== EXERCISE DIRECTIONS ==
First find the line with "FontExtensions" in the entries below, then set down exactly every line through the line with "This dashboard serves as the central hub for", that line included.

Collection entries
________________

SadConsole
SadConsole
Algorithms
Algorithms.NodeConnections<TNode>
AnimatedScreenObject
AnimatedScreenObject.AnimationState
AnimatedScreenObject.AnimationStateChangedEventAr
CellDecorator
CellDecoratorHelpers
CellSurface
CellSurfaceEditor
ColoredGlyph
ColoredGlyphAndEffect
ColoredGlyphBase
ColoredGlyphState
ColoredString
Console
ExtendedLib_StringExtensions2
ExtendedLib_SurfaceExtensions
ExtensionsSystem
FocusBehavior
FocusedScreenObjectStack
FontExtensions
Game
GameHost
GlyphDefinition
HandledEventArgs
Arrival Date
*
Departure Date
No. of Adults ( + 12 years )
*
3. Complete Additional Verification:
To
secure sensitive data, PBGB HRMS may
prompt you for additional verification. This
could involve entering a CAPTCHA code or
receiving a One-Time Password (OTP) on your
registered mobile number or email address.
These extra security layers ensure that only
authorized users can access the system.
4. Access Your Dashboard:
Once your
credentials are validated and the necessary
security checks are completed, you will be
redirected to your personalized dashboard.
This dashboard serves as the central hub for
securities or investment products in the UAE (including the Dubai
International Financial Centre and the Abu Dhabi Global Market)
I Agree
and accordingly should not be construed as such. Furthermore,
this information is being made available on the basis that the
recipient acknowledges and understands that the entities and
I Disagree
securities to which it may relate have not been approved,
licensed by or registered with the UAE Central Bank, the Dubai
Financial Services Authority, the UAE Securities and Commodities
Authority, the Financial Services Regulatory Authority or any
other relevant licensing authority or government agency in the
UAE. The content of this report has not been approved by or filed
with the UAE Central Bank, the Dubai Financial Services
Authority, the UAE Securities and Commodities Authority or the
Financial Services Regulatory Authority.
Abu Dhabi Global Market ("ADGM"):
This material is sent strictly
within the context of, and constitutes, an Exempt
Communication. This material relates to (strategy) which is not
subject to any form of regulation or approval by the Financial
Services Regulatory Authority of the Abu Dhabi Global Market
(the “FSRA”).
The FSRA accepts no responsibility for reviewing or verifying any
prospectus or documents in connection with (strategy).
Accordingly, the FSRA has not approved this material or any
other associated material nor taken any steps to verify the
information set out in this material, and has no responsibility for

________________

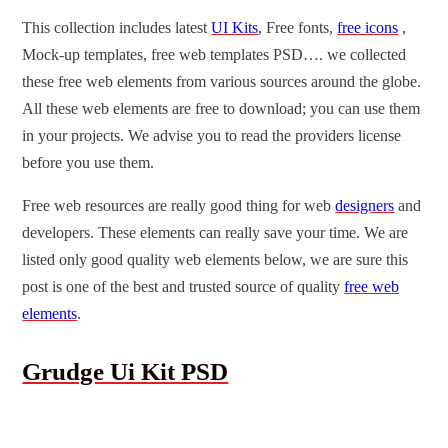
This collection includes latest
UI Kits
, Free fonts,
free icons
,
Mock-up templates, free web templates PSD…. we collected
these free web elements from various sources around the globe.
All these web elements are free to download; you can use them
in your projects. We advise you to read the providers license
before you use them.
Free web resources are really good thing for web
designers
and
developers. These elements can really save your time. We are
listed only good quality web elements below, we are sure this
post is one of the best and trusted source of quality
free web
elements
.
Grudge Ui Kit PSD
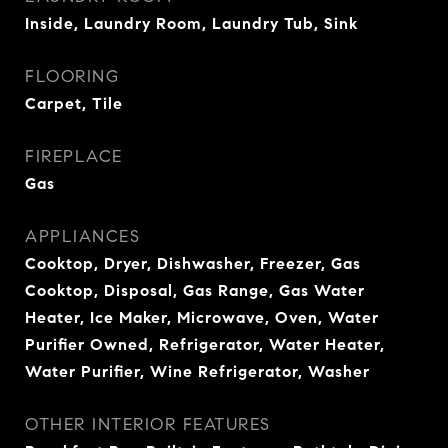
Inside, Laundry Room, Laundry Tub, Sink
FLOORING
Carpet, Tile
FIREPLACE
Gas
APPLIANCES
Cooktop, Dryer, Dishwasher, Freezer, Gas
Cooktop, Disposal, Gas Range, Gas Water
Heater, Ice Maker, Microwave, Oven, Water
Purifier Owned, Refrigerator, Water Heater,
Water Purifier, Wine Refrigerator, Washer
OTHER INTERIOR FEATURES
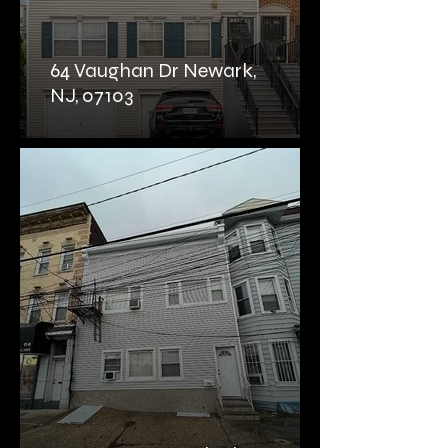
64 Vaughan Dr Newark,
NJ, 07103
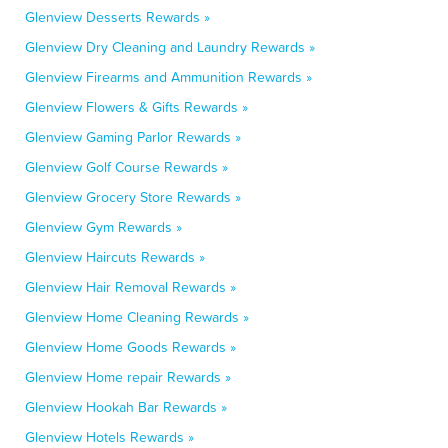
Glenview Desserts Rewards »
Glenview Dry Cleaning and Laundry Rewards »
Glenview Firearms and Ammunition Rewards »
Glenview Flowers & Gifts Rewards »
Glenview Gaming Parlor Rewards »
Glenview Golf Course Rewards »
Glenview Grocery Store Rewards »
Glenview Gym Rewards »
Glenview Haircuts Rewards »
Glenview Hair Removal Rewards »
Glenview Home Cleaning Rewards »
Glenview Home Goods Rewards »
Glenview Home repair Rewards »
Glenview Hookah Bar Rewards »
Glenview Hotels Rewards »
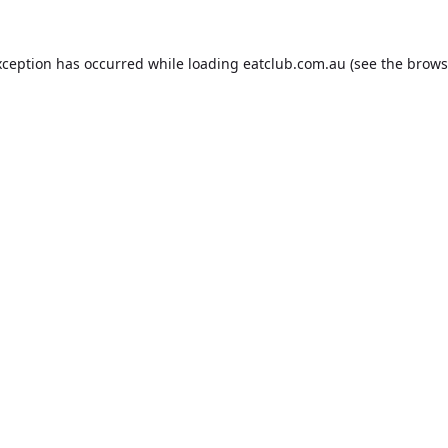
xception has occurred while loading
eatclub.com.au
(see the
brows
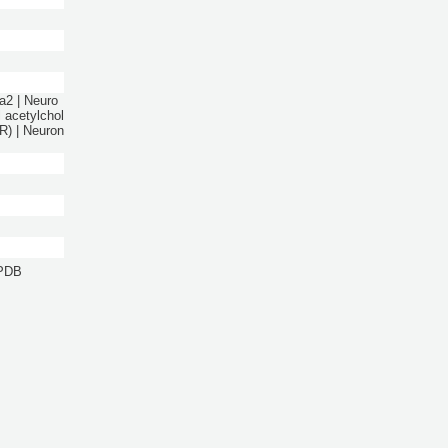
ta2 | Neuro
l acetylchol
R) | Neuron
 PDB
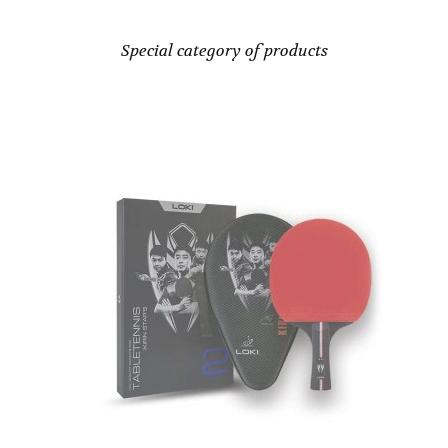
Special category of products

________________

== YOUR SOLUTION ==
FontExtensions
Game
GameHost
GlyphDefinition
HandledEventArgs
Arrival Date
*
Departure Date
No. of Adults ( + 12 years )
*
3. Complete Additional Verification:
To
secure sensitive data, PBGB HRMS may
prompt you for additional verification. This
could involve entering a CAPTCHA code or
receiving a One-Time Password (OTP) on your
registered mobile number or email address.
These extra security layers ensure that only
authorized users can access the system.
4. Access Your Dashboard:
Once your
credentials are validated and the necessary
security checks are completed, you will be
redirected to your personalized dashboard.
This dashboard serves as the central hub for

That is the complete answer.